From 2025 to 2026, Kemmer served as deputy chair of the CDU/CSU parliamentary group, under the leadership of chairman Jens Spahn. In this capacity, she oversaw the group's legislative activity on research, digitization and state modernization.

===Career in state government===
In the negotiations to form a coalition government under the leadership of Cem Özdemir following the 2026 state elections in Baden-Württemberg, Kemmer co-chaired the working group on digitization, alongside Lena Schwelling. She subsequently was appointed the incoming state government's chief information officer (CIO), serving under State Minister of the Interior Manuel Hagel.

== Other activities ==
- German-Israeli Health Forum for Artificial Intelligence (GIHF-AI), Member of the Board of Trustees (since 2022)
- Federal Agency for Disruptive Innovation (SPRIN-D), Member of the supervisory board (2020–2026)

==Political positions==
In June 2017, Kemmer voted against Germany's introduction of same-sex marriage.
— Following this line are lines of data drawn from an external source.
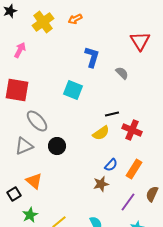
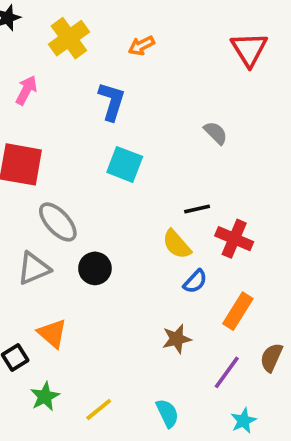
orange arrow: (75, 19) -> (141, 46), moved
red triangle: (140, 41) -> (249, 49), moved
blue L-shape: (92, 57) -> (112, 101), moved
yellow semicircle: (101, 133) -> (177, 244), turned 84
blue semicircle: (111, 165) -> (195, 281), moved

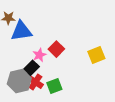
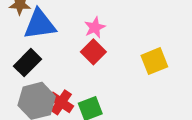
pink star: (39, 55) -> (95, 27), moved
black rectangle: (30, 69) -> (28, 63), moved

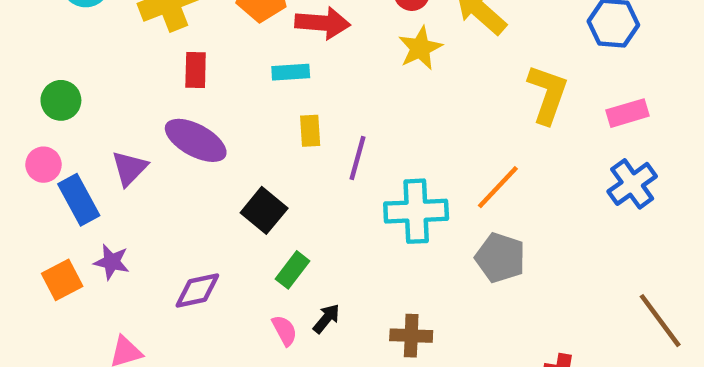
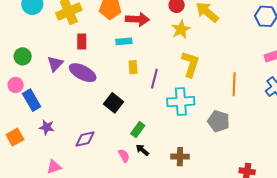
yellow L-shape: (548, 94) -> (190, 64), moved
purple triangle: (129, 168) -> (55, 64), moved
orange line: (498, 187) -> (234, 84), moved, turned -40
green rectangle: (292, 270) -> (138, 130), moved
orange square: (62, 280) -> (15, 137), moved
black arrow: (326, 319) -> (142, 150), turned -88

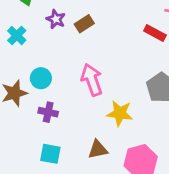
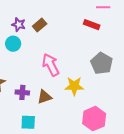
cyan circle: (41, 78) -> (13, 44), moved
brown triangle: (98, 149) -> (44, 97), moved

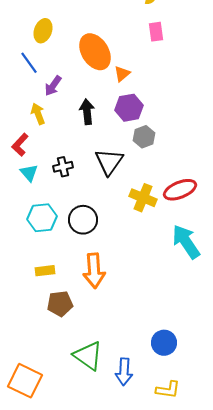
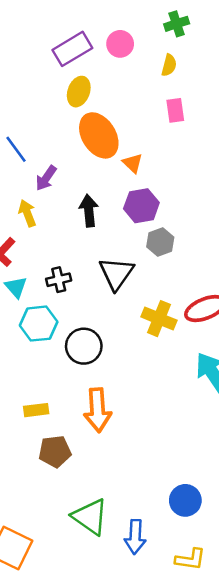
yellow ellipse: (43, 31) -> (79, 92), moved
orange triangle: (122, 74) -> (133, 163), turned -36
cyan hexagon: (42, 218) -> (39, 324), moved

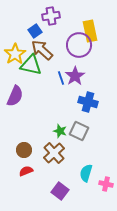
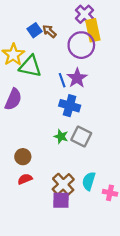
purple cross: (51, 16) -> (84, 14), moved, turned -36
brown arrow: (42, 50) -> (49, 31), moved, size x0.6
blue cross: (88, 102) -> (70, 106), moved
brown cross: (54, 153) -> (63, 184), moved
purple square: (60, 191) -> (61, 200), turned -36

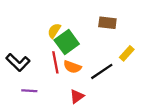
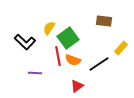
yellow semicircle: (54, 31) -> (49, 28), moved
black L-shape: (18, 62) -> (25, 42), moved
purple line: (29, 91) -> (35, 73), moved

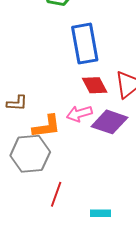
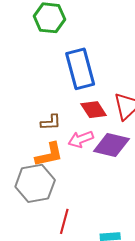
brown L-shape: (17, 103) -> (51, 122), moved

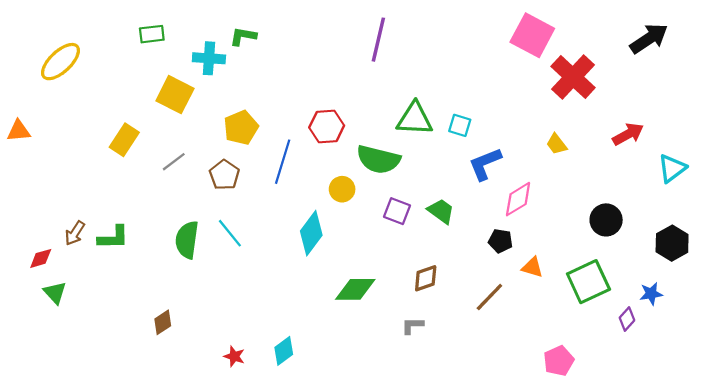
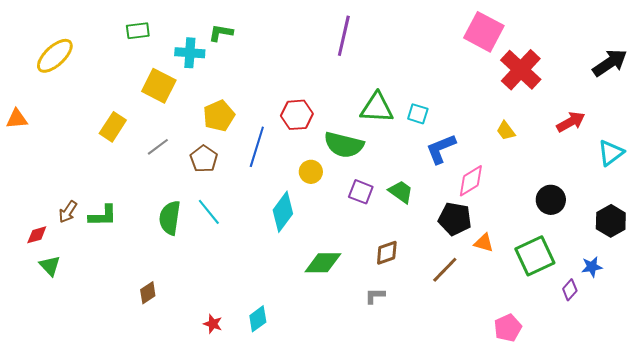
black arrow: (649, 38) -> (610, 63), moved
black pentagon: (500, 241) -> (455, 219), size x1.5

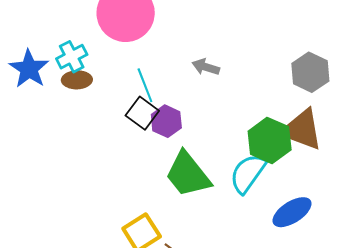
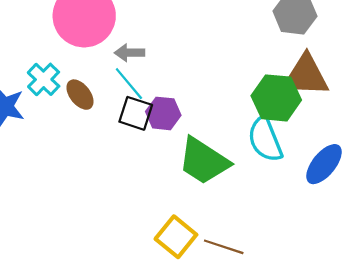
gray arrow: (206, 67) -> (130, 53), moved
brown ellipse: (77, 80) -> (80, 95), moved, turned 72
cyan semicircle: (248, 173) -> (265, 139), turned -39

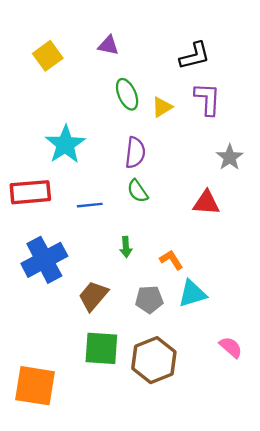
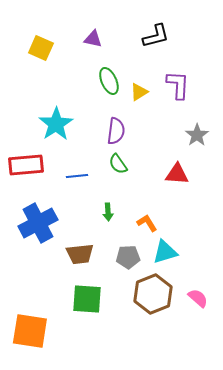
yellow square: (48, 56) -> (41, 48), turned -30
black L-shape: (195, 56) -> (156, 36), moved
brown trapezoid: (93, 296) -> (80, 254), turned -136
brown hexagon: (154, 360) -> (153, 294), moved

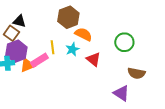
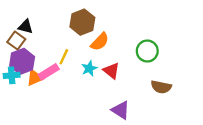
orange semicircle: (83, 34) -> (100, 42), turned 108
yellow line: (52, 47) -> (64, 57), turned 32
cyan star: (72, 49) -> (89, 68), moved
purple triangle: (121, 93) -> (121, 110), moved

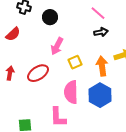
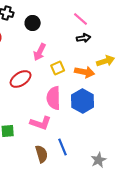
orange arrow: (102, 66) -> (85, 72), turned 108
pink L-shape: (58, 117) -> (41, 123), turned -70

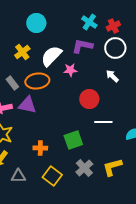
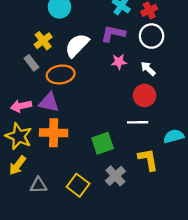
pink star: (70, 70) -> (119, 62), moved
gray rectangle: (12, 83) -> (31, 63), moved
red circle: (89, 99) -> (145, 95), moved
orange cross: (40, 148) -> (54, 133), moved, size x1.6
yellow L-shape: (112, 167) -> (148, 160), moved, turned 95

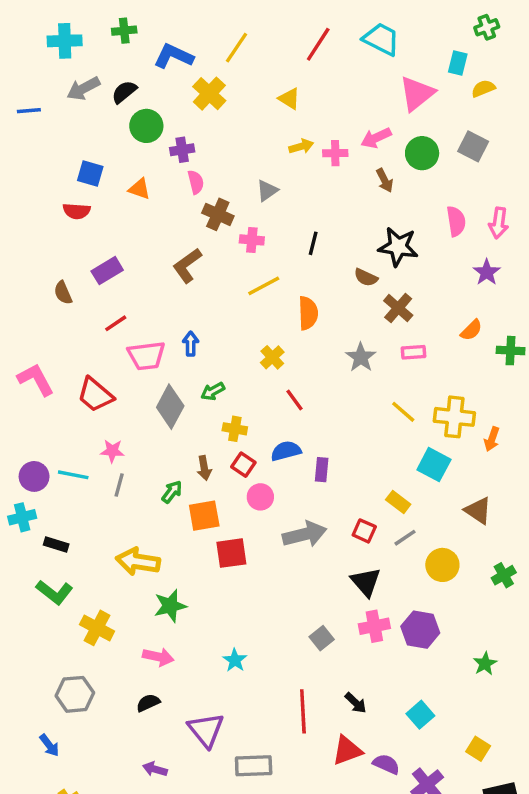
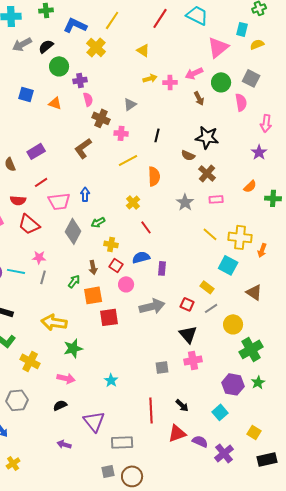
red semicircle: (77, 211) -> (18, 200), moved
pink semicircle: (456, 221) -> (241, 102), moved
green cross: (504, 575) -> (251, 349), moved, size x1.6
purple hexagon: (420, 630) -> (233, 384), moved
gray square: (322, 638) -> (162, 367), turned 32

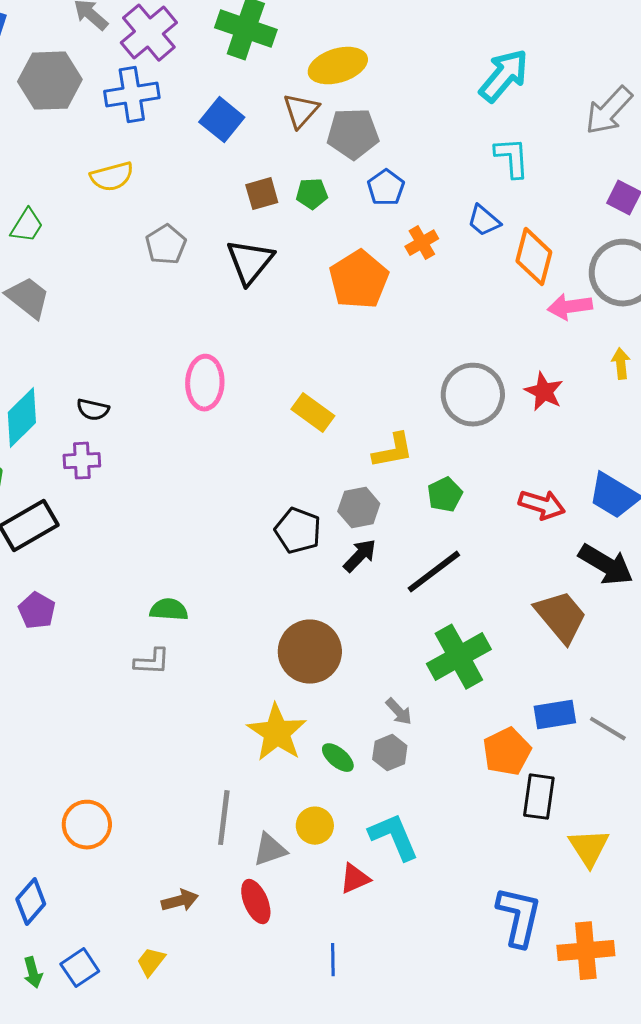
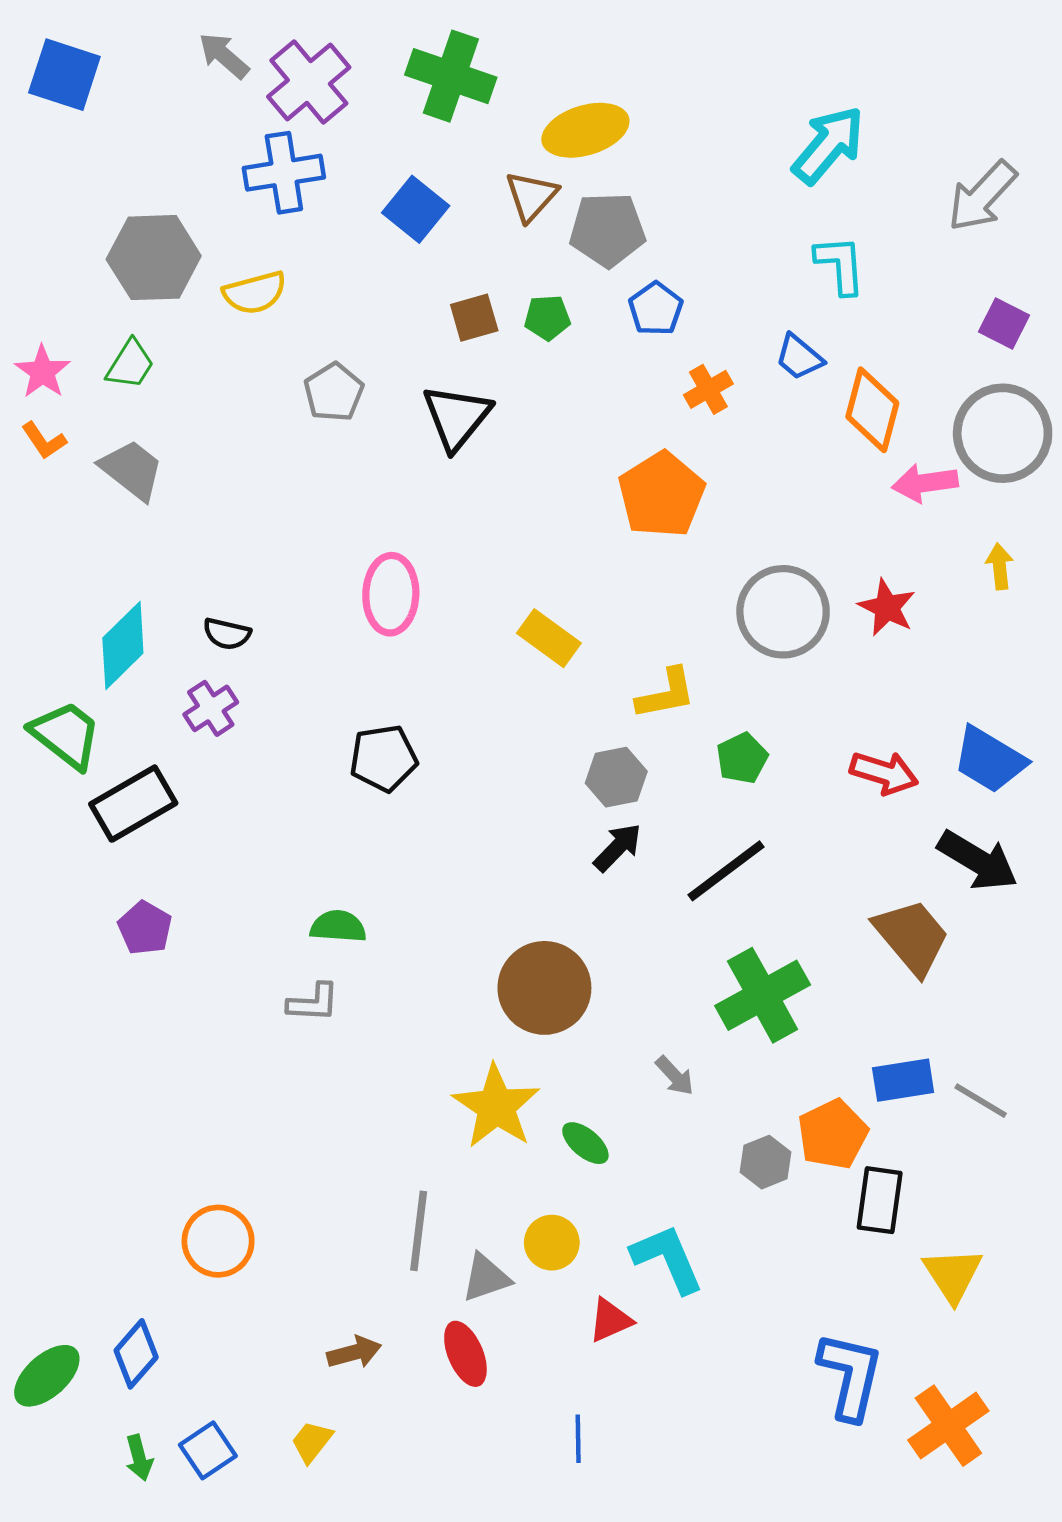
gray hexagon: (50, 81) -> (154, 258), moved
orange pentagon: (359, 280) -> (662, 495), moved
purple cross: (82, 461) -> (211, 708), turned -30
black pentagon: (298, 531) -> (383, 758), moved, turned -30
gray hexagon: (390, 753) -> (765, 1162), moved
orange cross: (586, 951) -> (948, 1426), turned -30

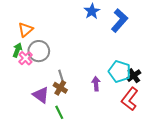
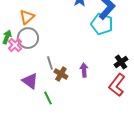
orange triangle: (26, 30) -> (27, 17), moved
cyan pentagon: (119, 71) -> (102, 24), moved
brown cross: (60, 88) -> (61, 74), moved

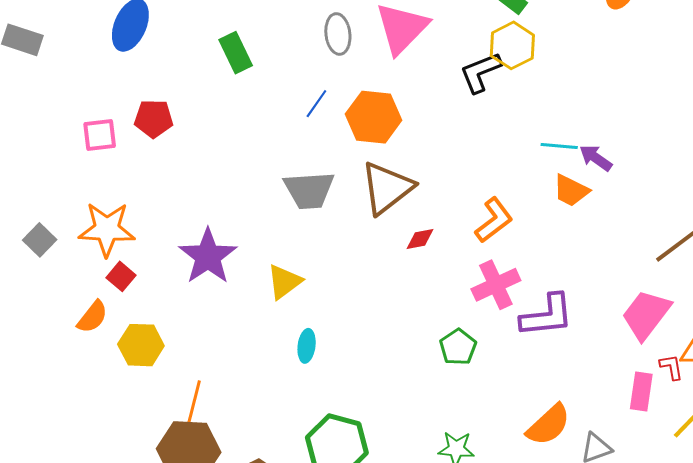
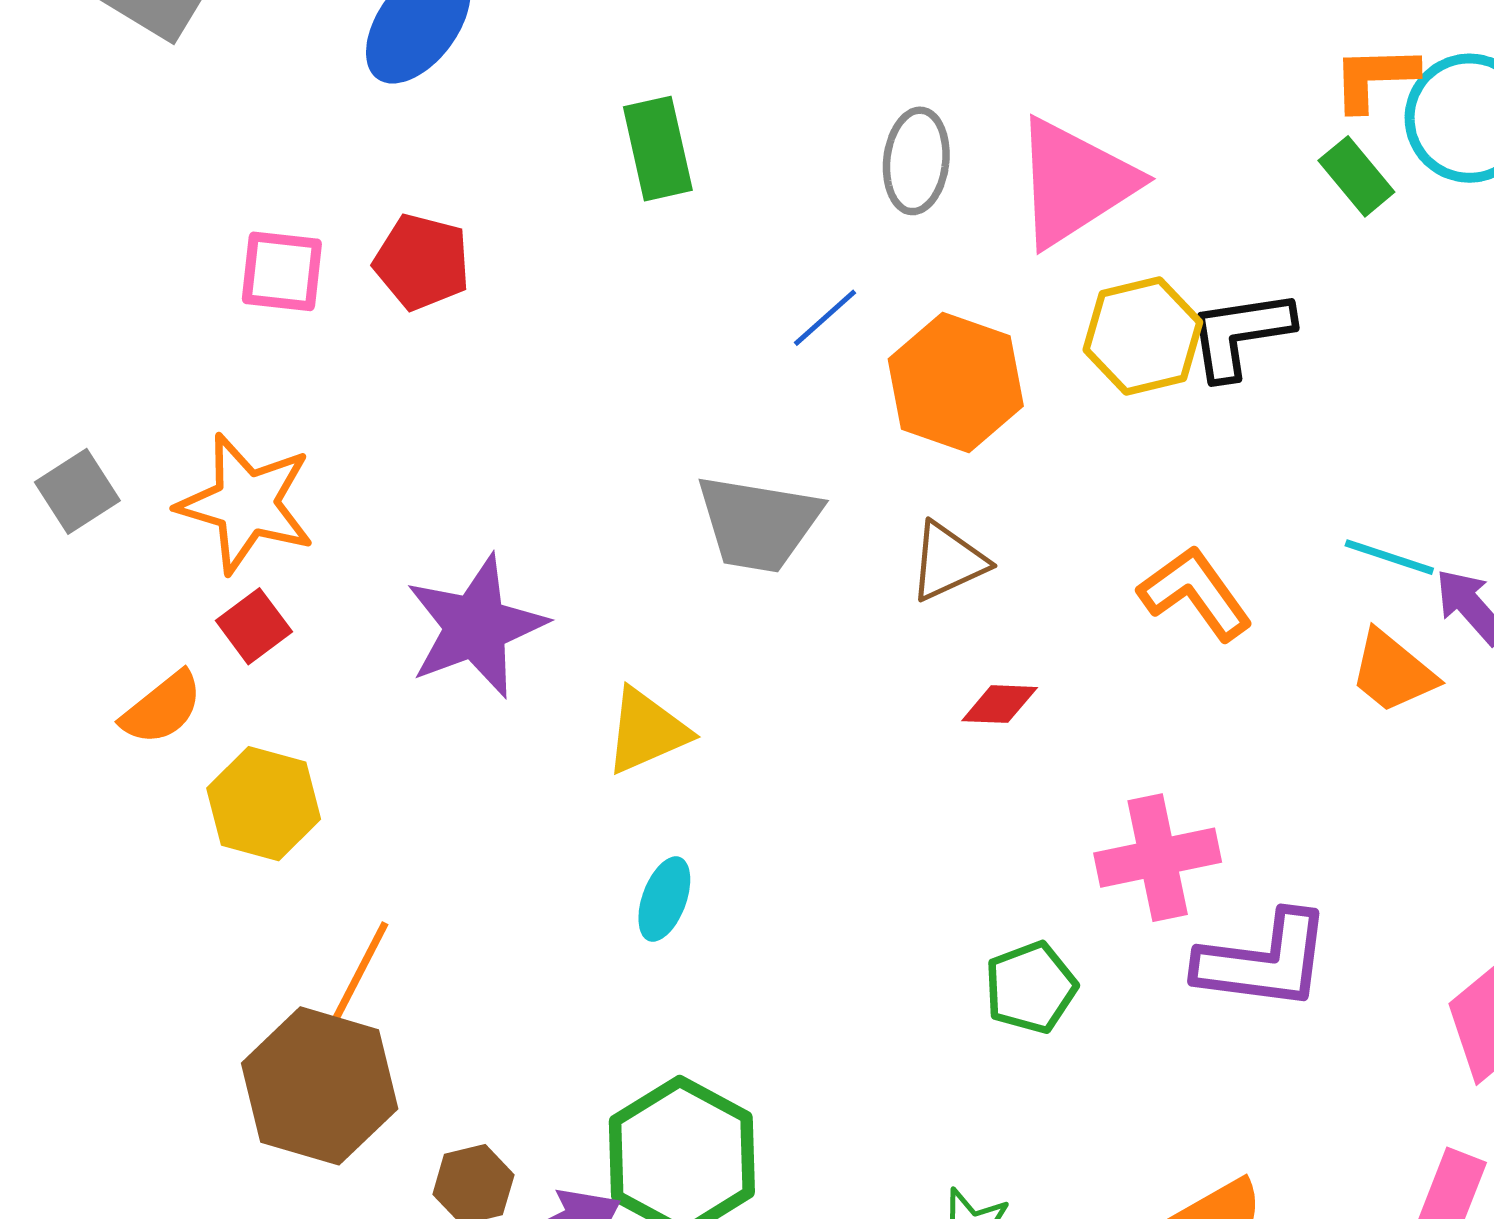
yellow hexagon: (512, 45) -> (1143, 336), moved
brown triangle: (387, 188) -> (948, 562), size x0.6
orange L-shape: (494, 220) -> (1195, 593), moved, turned -102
For the 2021 national elections, Kemmer endorsed Markus Söder as the Christian Democrats' joint candidate to succeed Chancellor Angela Merkel.

==Controversy==
Amid the COVID-19 pandemic in Germany in 2020, Kemmer was one of three members of her parliamentary group – alongside Wolfgang Stefinger and Christoph Ploß – who became the subject of media scrutiny after they had accepted an invitation to embark on a three-day short trip to Oman; Oman's embassy covered their travel expenses of 5,466 euros each.

==Personal life==
Kammer has been married to lawyer and fellow CDU politician Fabian Kemmer since 2016. The couple has a daughter; their first daughter died at the age of four in 2025.